Gut health is the latest craze that’s swept through cyberspace in recent years – and for good reason. While many of the more fanciful claims are yet to be confirmed by science, there’s plenty of research to show that having a healthy gut is integral to your overall health. In fact, an unhealthy gut has been linked to serious conditions like diabetes, arthritis and chronic fatigue syndrome. So, it’s clear your gut deserves a little TLC.
Of particular interest in the world of gut health is probiotics – and you’re sure to have noticed the rise in popularity of probiotic foods, drinks and supplements.

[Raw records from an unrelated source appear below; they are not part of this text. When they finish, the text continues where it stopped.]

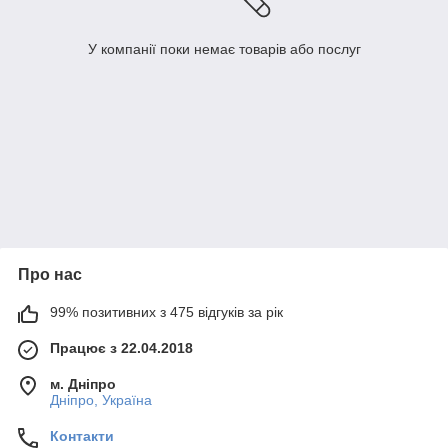
У компанії поки немає товарів або послуг
Про нас
99% позитивних з 475 відгуків за рік
Працює з 22.04.2018
м. Дніпро
Дніпро, Україна
Контакти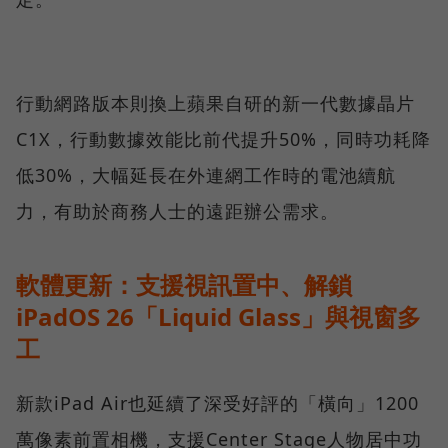
行動網路版本則換上蘋果自研的新一代數據晶片
C1X，行動數據效能比前代提升50%，同時功耗降
低30%，大幅延長在外連網工作時的電池續航
力，有助於商務人士的遠距辦公需求。
軟體更新：支援視訊置中、解鎖
iPadOS 26「Liquid Glass」與視窗多
工
新款iPad Air也延續了深受好評的「橫向」1200
萬像素前置相機，支援Center Stage人物居中功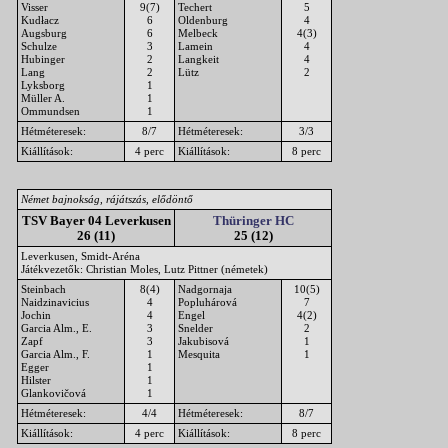
Visser
9(7)
Techert
5
Kudłacz
6
Oldenburg
4
Augsburg
6
Melbeck
4(3)
Schulze
3
Lamein
4
Hubinger
2
Langkeit
4
Lang
2
Lütz
2
Lyksborg
1
Müller A.
1
Ommundsen
1
Hétméteresek:
8/7
Hétméteresek:
3/3
Kiállítások:
4 perc
Kiállítások:
8 perc
Német bajnokság, rájátszás, elődöntő
TSV Bayer 04 Leverkusen
Thüringer HC
26 (11)
25 (12)
Leverkusen, Smidt-Aréna
Játékvezetők: Christian Moles, Lutz Pittner (németek)
Steinbach
8(4)
Nadgornaja
10(5)
Naidzinavicius
4
Popluhárová
7
Jochin
4
Engel
4(2)
Garcia Alm., E.
3
Snelder
2
Zapf
3
Jakubisová
1
Garcia Alm., F.
1
Mesquita
1
Egger
1
Hilster
1
Glankovičová
1
Hétméteresek:
4/4
Hétméteresek:
8/7
Kiállítások:
4 perc
Kiállítások:
8 perc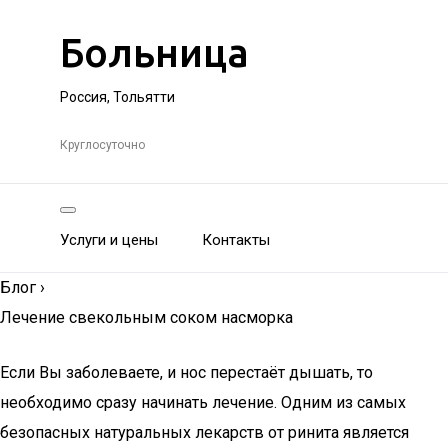
Больница
Россия, Тольятти
Круглосуточно
Услуги и цены
Контакты
Блог
›
Лечение свекольным соком насморка
Если Вы заболеваете, и нос перестаёт дышать, то
необходимо сразу начинать лечение. Одним из самых
безопасных натуральных лекарств от ринита является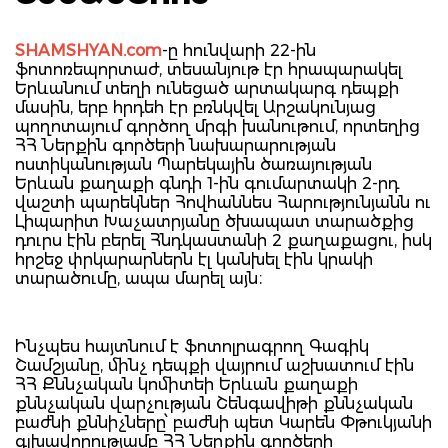
SHAMSHYAN.com
-ը հունվարի 22-ին
ֆոտոռեպորտաժ, տեսանյութ էր հրապարակել
Երևանում տեղի ունեցած արտակարգ դեպքի
մասին, երբ հրդեհ էր բռնկվել Արշակունյաց
պողոտայում գործող մրգի խանութում, որտեղից
ՀՀ Ներքին գործերի նախարարության
ոստիկանության Պարեկային ծառայության
Երևան քաղաքի գնդի 1-ին գումարտակի 2-րդ
վաշտի պարեկներ Հովհաննես Հարությունյանն ու
Լիպարիտ Խաչատրյանը ծխապատ տարածքից
դուրս էին բերել Հնդկաստանի 2 քաղաքացու, իսկ
հրշեջ փրկարարներն էլ կանխել էին կրակի
տարածումը, ապա մարել այն։
Ինչպես հայտնում է ֆոտոլրագրող Գագիկ
Շամշյանը, մինչ դեպքի վայրում աշխատում էին
ՀՀ Քննչական կոմիտեի Երևան քաղաքի
քննչական վարչության Շենգավիթի քննչական
բաժնի քննիչները՝ բաժնի պետ Կարեն Փթուկյանի
գլխավորությամբ ՀՀ Ներքին գործերի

So, if you’re wondering if they’re worth it, or if one is better than the other for gut health, here’s your answer.
What are probiotics?
Before we dive in, let’s start with the basics. Put simply, probiotics are the bacteria in your gut. And while ‘bacteria’ sounds like a bad thing, probiotics are actually the good guys. You want these friendly probiotics to outweigh the ‘bad’ bacteria.
Probiotics are found naturally in fermented foods and drinks. Think yoghurt, sourdough bread and sauerkraut. They’re also the star of the raft of trendy foods your Instagram feed encourages you to try, like kombucha, tempeh and kefir.
On the flip side, you can also get probiotic supplements. To reap their benefits, they need to be taken in large quantities (tip: always follow the guidelines on the packet for the recommended dosage). It’s also worth mentioning that there are many different strains of probiotics, and different strains carry different health benefits.
What’s the verdict?
A healthy lifestyle is the first step to good gut health. So, before you even think about adding in expensive supplements or spending up big on fancy new ‘superfoods’, make sure you’ve got the basics down-pat, first. That not only means healthy eating, but also managing stress and getting enough sleep and exercise.
If you can tick all of those boxes, then we can move onto probiotics. As a dietitian, my approach is always real food, first. That’s not to say that supplements are never called for (they do have their place in some circumstances, like after a course of antibiotics, for example) – but for most people, real food is easier, cheaper and more sustainable.
So, why not focus on simple strategies to incorporate more probiotic rich foods? Think wholemeal sourdough bread for breakfast, yoghurt for a snack or fermented veggies served alongside main meals. Miso soup is another winner, as is tempeh in a stir fry. By focusing on real food, you’ll also get the benefit of other nutrients that come from that food, too – like calcium from yoghurt, or fibre from wholemeal bread.